Using Set Processing

This section provides an overview of set processing and discusses how to:

Use set processing effectively.
Avoid row-by-row processing.
Use set processing examples.

Set processing is a SQL technique used to process groups, or sets of rows, at one time rather than processing each row individually. Set processing enables you to apply a business rule directly to the data (preferably while it resides in a temporary table) in the database using an Update or Insert/Select statement. Most of the performance gain is because the processing occurs in the database instead of loading the data into the application program, processing it, and then inserting the results back into the database tables. Because the data never leaves the database with set processing (whether it remains in the same table), you effectively eliminate the network round-trip and database API overhead.

Note: Because the updates in set processing occur within the database, use temporary tables to hold transient data while your program runs. Although temporary tables are not required for set processing, they are often essential to achieve optimum performance of your batch program.

The information in the topics that follow applies if you are developing new or upgrading older Application Engine programs to adhere to a set-based model.

SQL Expertise

You should be a SQL expert if you are developing row-by-row programs with Application Engine and especially if you are developing set-based programs. The following concepts are particularly important:

Group by and Having clauses.
Complex joins.
Subqueries (correlated and non-correlated).
Tools for your database to analyze complex SQL statements for performance analysis.

Typically, you use these SQL constructs to refine or filter a set to contain only the rows that meet specific criteria. In Application Engine, you code using SQL, and Application Engine passes that SQL directly to the database, where it is processed. If you have a complex SQL statement that works functionally, it may not perform well if it is not tuned properly.

Planning

Well-constructed, robust, and efficient Application Engine programs are usually the product of a detailed planning stage in which loops, program flow, the use of temporary tables, sections, steps, and so on are discussed.

Ideally, you should address batch processing as a whole while you are designing the system. Sometimes, system analysts and developers focus primarily on the online system during the database design, and then they consider the batch component within the existing database design. Set processing works best in an environment in which data models are optimized for set processing.
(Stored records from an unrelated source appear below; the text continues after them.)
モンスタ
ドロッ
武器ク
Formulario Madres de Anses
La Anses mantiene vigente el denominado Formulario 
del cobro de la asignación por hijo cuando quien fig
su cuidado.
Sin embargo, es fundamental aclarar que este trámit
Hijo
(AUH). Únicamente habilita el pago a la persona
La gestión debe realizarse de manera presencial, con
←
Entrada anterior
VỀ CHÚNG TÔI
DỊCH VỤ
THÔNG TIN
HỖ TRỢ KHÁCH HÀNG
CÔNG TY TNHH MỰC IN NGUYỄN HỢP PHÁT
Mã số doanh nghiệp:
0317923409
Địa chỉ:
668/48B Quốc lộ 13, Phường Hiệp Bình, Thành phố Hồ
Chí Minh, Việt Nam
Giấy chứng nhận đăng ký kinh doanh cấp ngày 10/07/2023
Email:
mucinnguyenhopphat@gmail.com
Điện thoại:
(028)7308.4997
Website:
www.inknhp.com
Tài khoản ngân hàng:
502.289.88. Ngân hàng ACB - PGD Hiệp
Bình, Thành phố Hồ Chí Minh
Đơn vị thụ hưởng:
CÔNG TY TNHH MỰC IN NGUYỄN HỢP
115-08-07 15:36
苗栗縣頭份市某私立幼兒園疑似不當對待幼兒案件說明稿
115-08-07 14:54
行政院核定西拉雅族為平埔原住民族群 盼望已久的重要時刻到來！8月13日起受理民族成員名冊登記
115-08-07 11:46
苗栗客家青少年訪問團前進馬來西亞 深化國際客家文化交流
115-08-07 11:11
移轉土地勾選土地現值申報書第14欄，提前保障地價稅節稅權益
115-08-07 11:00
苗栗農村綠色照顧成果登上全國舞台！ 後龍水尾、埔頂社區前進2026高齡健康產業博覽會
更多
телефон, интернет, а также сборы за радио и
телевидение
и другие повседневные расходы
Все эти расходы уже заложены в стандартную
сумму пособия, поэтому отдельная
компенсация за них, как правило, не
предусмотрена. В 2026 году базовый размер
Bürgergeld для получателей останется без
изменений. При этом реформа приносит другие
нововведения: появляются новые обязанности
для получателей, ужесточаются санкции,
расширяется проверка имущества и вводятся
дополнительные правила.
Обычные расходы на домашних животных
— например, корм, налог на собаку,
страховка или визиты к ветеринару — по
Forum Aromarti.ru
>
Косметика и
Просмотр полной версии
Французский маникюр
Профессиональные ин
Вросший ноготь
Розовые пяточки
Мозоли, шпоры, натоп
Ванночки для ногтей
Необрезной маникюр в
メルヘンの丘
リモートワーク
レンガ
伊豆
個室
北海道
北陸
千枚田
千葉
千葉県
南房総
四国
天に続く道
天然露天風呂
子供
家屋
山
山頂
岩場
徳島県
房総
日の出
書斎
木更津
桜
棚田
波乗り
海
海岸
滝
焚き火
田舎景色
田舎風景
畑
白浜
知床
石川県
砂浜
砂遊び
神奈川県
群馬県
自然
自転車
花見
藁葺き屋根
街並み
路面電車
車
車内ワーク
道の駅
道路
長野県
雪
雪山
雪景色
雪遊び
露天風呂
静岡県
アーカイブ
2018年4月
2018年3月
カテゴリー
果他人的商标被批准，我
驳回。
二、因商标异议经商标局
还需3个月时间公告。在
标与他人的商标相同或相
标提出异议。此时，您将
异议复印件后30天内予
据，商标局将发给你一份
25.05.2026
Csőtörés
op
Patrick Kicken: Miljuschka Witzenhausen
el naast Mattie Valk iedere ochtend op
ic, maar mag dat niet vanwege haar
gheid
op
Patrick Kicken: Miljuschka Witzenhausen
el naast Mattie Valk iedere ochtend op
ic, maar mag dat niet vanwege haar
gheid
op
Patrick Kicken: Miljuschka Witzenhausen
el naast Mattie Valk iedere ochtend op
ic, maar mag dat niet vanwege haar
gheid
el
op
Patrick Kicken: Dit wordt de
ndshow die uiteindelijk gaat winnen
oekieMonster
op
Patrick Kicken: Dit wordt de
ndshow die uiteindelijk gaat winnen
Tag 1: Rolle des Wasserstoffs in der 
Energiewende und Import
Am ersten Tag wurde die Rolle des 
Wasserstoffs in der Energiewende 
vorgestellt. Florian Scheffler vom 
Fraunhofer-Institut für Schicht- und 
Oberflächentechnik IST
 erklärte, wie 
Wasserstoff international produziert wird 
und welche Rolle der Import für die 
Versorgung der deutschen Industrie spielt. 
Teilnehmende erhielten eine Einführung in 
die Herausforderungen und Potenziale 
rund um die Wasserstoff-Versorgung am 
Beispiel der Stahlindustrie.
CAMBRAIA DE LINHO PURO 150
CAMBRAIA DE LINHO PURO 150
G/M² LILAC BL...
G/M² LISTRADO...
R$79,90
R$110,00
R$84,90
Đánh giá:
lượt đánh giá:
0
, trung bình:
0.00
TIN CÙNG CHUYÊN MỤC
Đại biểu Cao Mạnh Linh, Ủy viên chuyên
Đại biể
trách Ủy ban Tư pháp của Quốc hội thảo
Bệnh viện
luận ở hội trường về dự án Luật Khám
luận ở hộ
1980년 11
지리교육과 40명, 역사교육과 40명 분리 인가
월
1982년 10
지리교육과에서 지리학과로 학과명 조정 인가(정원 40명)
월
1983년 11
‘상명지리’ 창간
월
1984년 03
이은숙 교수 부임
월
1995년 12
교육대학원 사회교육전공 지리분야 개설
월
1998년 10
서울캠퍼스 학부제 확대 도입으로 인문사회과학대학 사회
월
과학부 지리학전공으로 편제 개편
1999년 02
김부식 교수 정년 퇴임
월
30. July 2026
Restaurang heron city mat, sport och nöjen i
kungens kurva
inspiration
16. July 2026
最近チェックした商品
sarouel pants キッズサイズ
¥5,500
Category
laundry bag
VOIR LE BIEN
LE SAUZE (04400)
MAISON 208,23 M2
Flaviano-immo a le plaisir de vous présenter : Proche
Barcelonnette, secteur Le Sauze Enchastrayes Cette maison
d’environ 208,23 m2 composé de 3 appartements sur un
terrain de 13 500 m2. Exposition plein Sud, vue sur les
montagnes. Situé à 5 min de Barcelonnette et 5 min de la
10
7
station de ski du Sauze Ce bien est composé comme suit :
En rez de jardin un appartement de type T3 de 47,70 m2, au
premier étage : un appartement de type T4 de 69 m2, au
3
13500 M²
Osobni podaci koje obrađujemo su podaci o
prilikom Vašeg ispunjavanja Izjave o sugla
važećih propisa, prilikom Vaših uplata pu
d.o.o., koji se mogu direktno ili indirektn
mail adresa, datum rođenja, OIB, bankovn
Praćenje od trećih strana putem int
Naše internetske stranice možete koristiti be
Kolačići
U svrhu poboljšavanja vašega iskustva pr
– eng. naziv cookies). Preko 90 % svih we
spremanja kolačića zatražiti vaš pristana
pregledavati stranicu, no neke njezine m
For example, you could have a separate staging table for new data that has not been processed rather than having numerous cases of existing rows in a table being updated. In set processing, processing the data after moving it to a temporary table using an Insert or Select statement is easier than using an update. Avoid performing updates on real application tables, and try to perform your updates on temporary tables. You can structure your data model to minimize updating real application tables.

Another important consideration is keeping historical data separate from active transactions. After the life cycle of given piece of transaction data is over, so that no more updates are possible, consider moving that data to an archive or history table and deleting it from the real transaction table. This action minimizes the number of rows in the table, which improves performance for queries and updates to your active data.

Temporary Tables

Although temporary tables are not required for set processing, well-designed temporary tables complement your set-based program in a variety of ways.

Creating temporary tables enables you to achieve one of the main objectives of set-based processing: the processing remains on the database server. By storing transient data in temporary tables, you avoid the batch program fetching the data, row by row, and running the business rule, processing the data, and then passing the updated data back to the database. If the program ran on the client, you would encounter performance issues because of the network round-trip and the diminished processing speed of a client compared to the database platform.

Design your temporary tables to:

Hold transaction data for the current run or iteration of your program.
Contain only those rows of data affected by the business rule.
Present key information in a denormalized, or flattened, form, which provides the most efficient processing.
Switch the keys for rows coming from the master tables, if needed.
A transaction may use a different key than what appears in the master tables.

Denormalized Tables

The most efficient temporary tables store data in denormalized form. Because most programs need to access data that resides in multiple tables, you should consolidate all of the affected and related data into one table, a temporary table. The program runs more efficiently against a flattened, temporary table rather than relying on the system to materialize complex joins and views to retrieve or update necessary data for each transaction.

If your program requires the use of a complex view to process transactions, then resolve the view into a temporary table for your program to run against. Each join or view that needs to materialize for each transaction consumes system resources and affects performance. In this approach, the system applies the join or view once (during the filtering process), populates the temporary table with the necessary information that the program needs to complete the transaction, and then runs the program against the temporary table as needed.

For example, consider the following situation:

A program needs to update 10,000 rows in the Customer table, which contains 100,000 rows of data. The Customer table is keyed by setID. To complete the transaction, the program references data that resides in a related table called PS_SET_CNTRL_REC. PS_SET_CNTRL_REC is used to associate setID and BUSINESS_UNIT values. The transaction is keyed by BUSINESS_UNIT.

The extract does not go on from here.